Back to Obama:  the bottom line here is that by taking a systemic view —  of climate change, of our schools, of the economy, of global conflicts — Obama is more likely to get our nation off the problem solving treadmill, where one “solution” only leads to a new problem, and onto more sustainable, more integrated strategies for change.  

 

 

 

Announcing The Friedman Project

Thomas Friedman + Suzy Systems = Systems Literacy

It’s bitter cold here in the Northeast.   My kids seem to have the gloves-boots-hat set permanently attached to their bodies.  I haven’t received mail for days:  our mailman just isn’t into climbing the snow mound that blocks our mailbox.   And yet, I can’t seem to quell this rumble of excitement, this surge of anticipation.  Christmas is over. So what is it? 

It’s hope.   I’m feeling hopeful, even with these seemingly endless days of ice and snow.  President Obama gives me hope.  And someone else does too: Thomas Friedman. 

If you don’t know him, Thomas Friedman is the foreign affairs and occasional op-ed columnist for the New York Times.  (If I could, I’d promote him to “Our World Affairs” columnist).

I became a fan of his writing early on when I realized he writes from a systems perspective. What does that mean?  You’ll rarely find Friedman focused on just a part or a fragment.  To Friedman, nothing stands in isolation.  Instead, he writes about systems – interrelated parts and processes that continually affect each other over time.  And he sees systems patterns everywhere — in escalating gas prices, in financial markets, in the dynamics related to female literacy, in wildlife management – and he wants his reader to understand these systems as well. Recently, Friedman has taken it up a notch, and has started to urge us all to take a more “systemic approach.”   (see Hot, Flat & Crowded, p. 199).  To this I say, Hallelujah! 

Like Friedman, I want people to understand these systems, and I want them to see systems too.

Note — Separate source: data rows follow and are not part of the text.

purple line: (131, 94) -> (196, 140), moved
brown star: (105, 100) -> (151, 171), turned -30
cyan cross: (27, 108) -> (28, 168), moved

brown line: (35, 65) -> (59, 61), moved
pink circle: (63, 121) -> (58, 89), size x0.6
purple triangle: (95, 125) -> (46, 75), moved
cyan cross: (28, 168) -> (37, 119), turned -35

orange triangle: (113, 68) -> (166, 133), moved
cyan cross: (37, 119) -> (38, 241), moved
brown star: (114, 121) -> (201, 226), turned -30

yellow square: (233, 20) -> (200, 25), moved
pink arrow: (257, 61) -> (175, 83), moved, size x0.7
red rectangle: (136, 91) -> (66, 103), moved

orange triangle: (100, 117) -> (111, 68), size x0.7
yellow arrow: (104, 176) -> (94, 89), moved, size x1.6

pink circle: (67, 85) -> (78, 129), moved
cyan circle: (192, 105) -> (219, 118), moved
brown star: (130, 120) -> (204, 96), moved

Why? Most Americans, including our industry and government leaders, haven’t been taught to see systems.  In school, I was taught that the best way to understand a subject was to analyze it or break it up into parts.  It wasn’t until I took courses as an adult that I really learned to see systems of multiple causes, effects and unintended impacts.

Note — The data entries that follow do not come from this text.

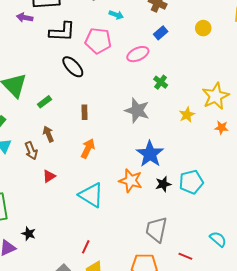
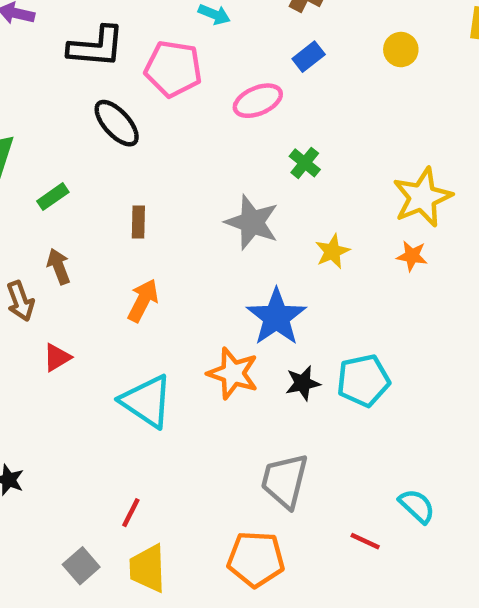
yellow star: (187, 115) -> (332, 251), moved
orange star: (222, 128) -> (412, 256), moved
red line: (185, 256) -> (365, 541), moved

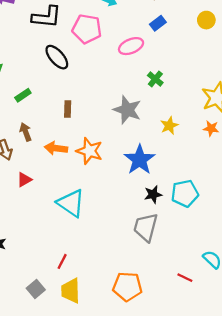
orange arrow: (143, 301) -> (56, 148), moved, turned -110
orange star: (233, 373) -> (89, 151), moved
gray trapezoid: (285, 481) -> (146, 227), moved

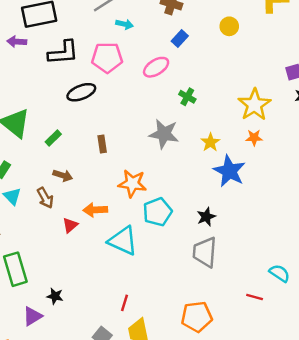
black ellipse: (57, 57) -> (81, 92), turned -60
brown arrow: (26, 132) -> (63, 175), turned 138
orange arrow: (56, 148) -> (95, 210), moved
blue star: (140, 160) -> (229, 171), moved
cyan pentagon: (185, 193) -> (157, 212), moved

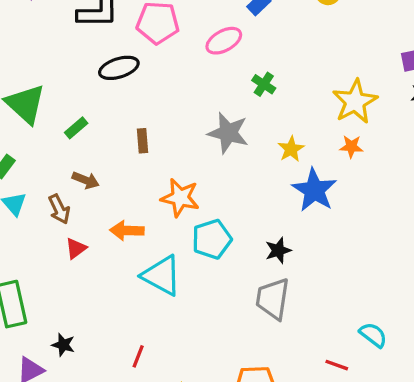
red triangle: (70, 225) -> (76, 248), moved
red line: (125, 303) -> (138, 356), moved

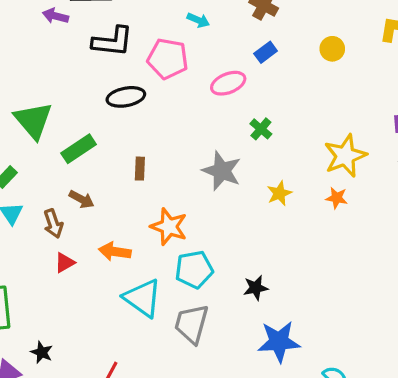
green rectangle: (76, 128) -> (79, 149), size x1.5
blue star: (314, 190) -> (279, 342), moved, turned 30
gray trapezoid: (273, 299) -> (192, 324), moved

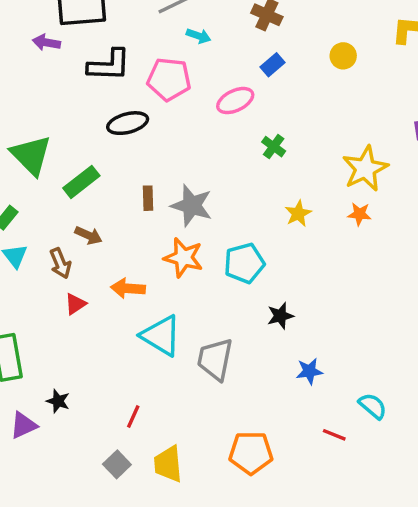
gray star: (222, 171) -> (192, 206), moved
cyan pentagon: (194, 270) -> (244, 263), moved
blue star: (279, 342) -> (309, 371), size x0.6

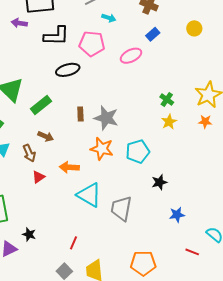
green cross: (274, 147) -> (167, 100), moved

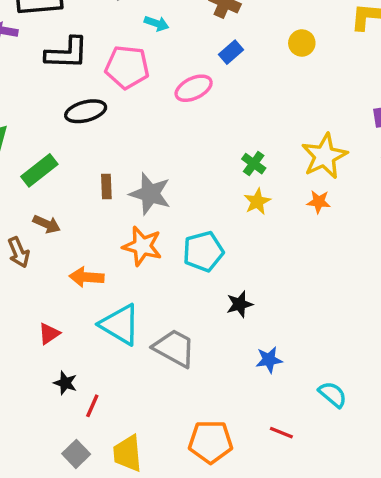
red triangle: (38, 177) -> (49, 334), moved
gray trapezoid: (121, 208) -> (174, 348), turned 108
black star: (29, 234) -> (65, 383), moved
red line: (192, 252) -> (281, 433), moved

Yet these are the skills we need to navigate interdependent financial systems, complex energy relationships and issues of global impact such as climate change.  Without these skills, we continue to operate from crisis to crisis, stuck on the problem solving treadmill, where our “solutions” often only create more problems or make the original problem worse.  

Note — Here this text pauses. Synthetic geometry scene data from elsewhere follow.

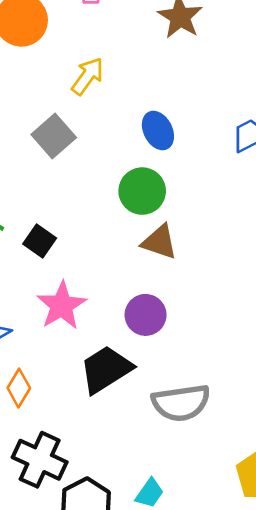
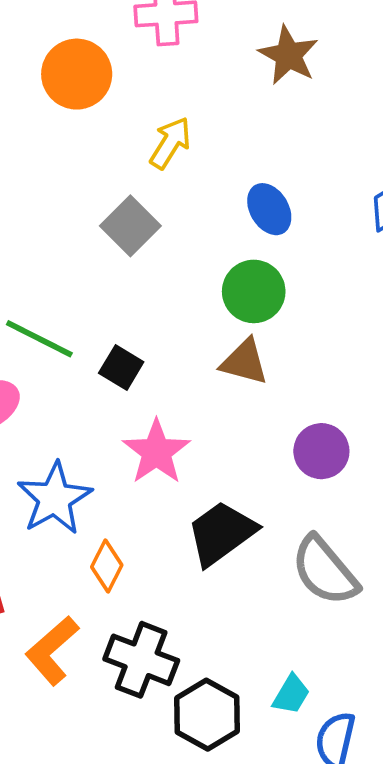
brown triangle: (159, 242) -> (244, 362), moved
purple circle: (146, 315) -> (321, 451), moved
gray semicircle: (181, 403) -> (325, 571), turned 62

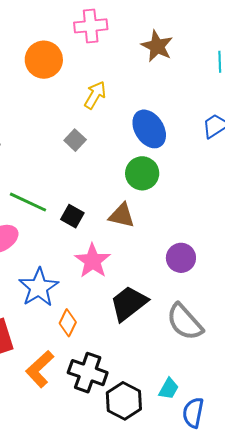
blue ellipse: (269, 209) -> (149, 129), size x1.4
gray square: (130, 226) -> (75, 140), size x0.7
brown triangle: (244, 362) -> (122, 215), moved

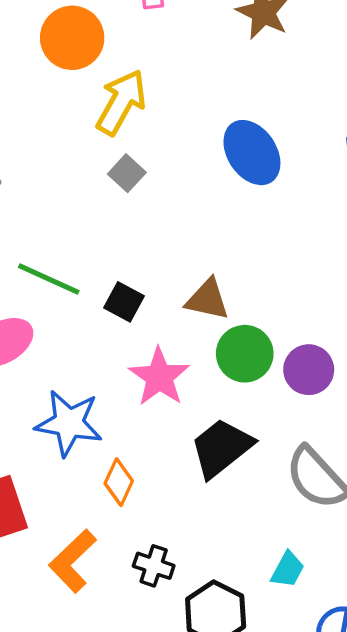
yellow arrow: (95, 95) -> (121, 102), moved, size x1.4
green circle: (142, 173) -> (245, 354), moved
blue star: (39, 287) -> (69, 423), turned -30
black cross: (88, 373) -> (154, 566), size x0.6
cyan trapezoid: (169, 389) -> (288, 569), moved

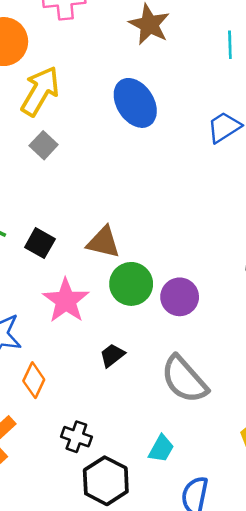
blue ellipse: (252, 153) -> (135, 103), moved
black trapezoid: (221, 448) -> (112, 355), size x0.5
black cross: (154, 566) -> (76, 437), moved

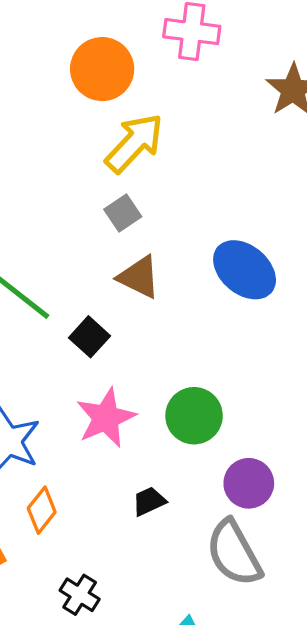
blue ellipse: (135, 103) -> (245, 270), moved, turned -30
brown triangle: (103, 242) -> (139, 277), moved
purple circle: (180, 297) -> (249, 483), moved

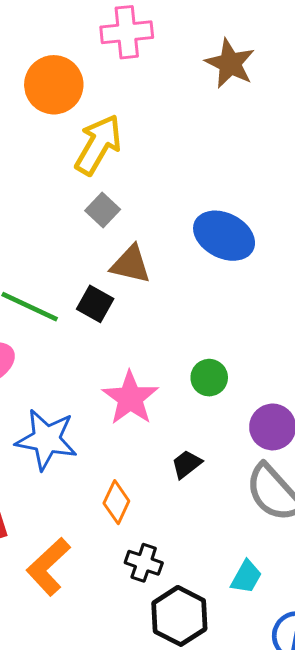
black square: (90, 337) -> (95, 304), moved
green circle: (194, 416) -> (209, 378), size x0.7
orange diamond: (42, 510) -> (116, 502), moved

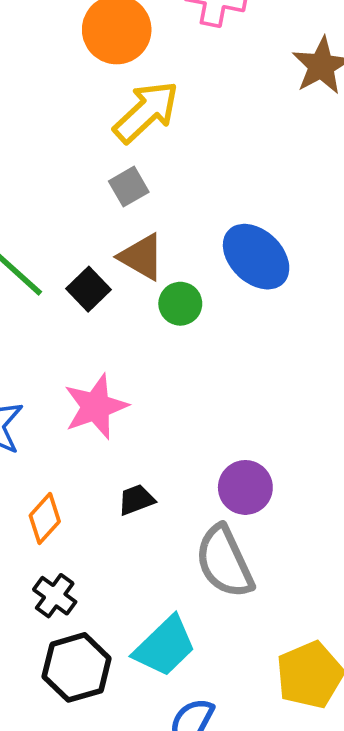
green circle: (209, 378) -> (180, 304), moved
cyan trapezoid: (246, 577) -> (165, 646), size x1.6

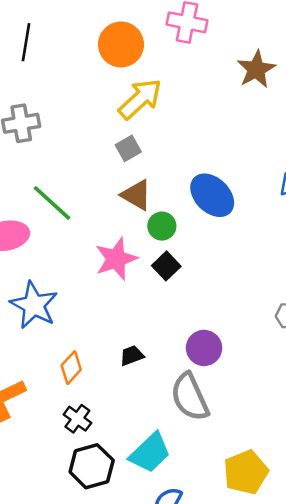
black square: (88, 289) -> (166, 266), moved
pink star: (96, 407) -> (116, 259), moved

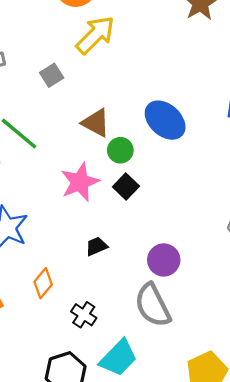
gray square: (128, 148) -> (52, 75), moved
black trapezoid: (132, 356) -> (96, 246), moved
black cross: (77, 419) -> (84, 315), moved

For years, I’ve been filling up my “Friedman File” with clippings of his articles and my own attempts to create pictures, simple causal maps, of the systems he writes about.   Now my Friedman file is overflowing.  Since my work is about helping people of all ages to use their own natural systems intelligence in everyday decision making (and to develop systems literacy*), I decided to launch the “The Friedman Project.”  

In each “Friedman Project’ entry, I’ll walk you through the system or systems Friedman is discussing, using simple causal maps.  (Click here to see how I’ve done this for educators with children’s books). In this way, we can all build our systems muscles, and more readily recognize systems in different settings. I hope this thread also helps you to make systems — rather than fragments — the context for your own learning, problem solving and design efforts.

I’ll post the first Friedman Project this week. Let me know what you think. 

Suzy Systems (AKA L. Booth Sweeney) 

 

* To be literate means you have a good understanding of a particular subject, like a foreign language or mathematics. In this case, the subject is (living) systems.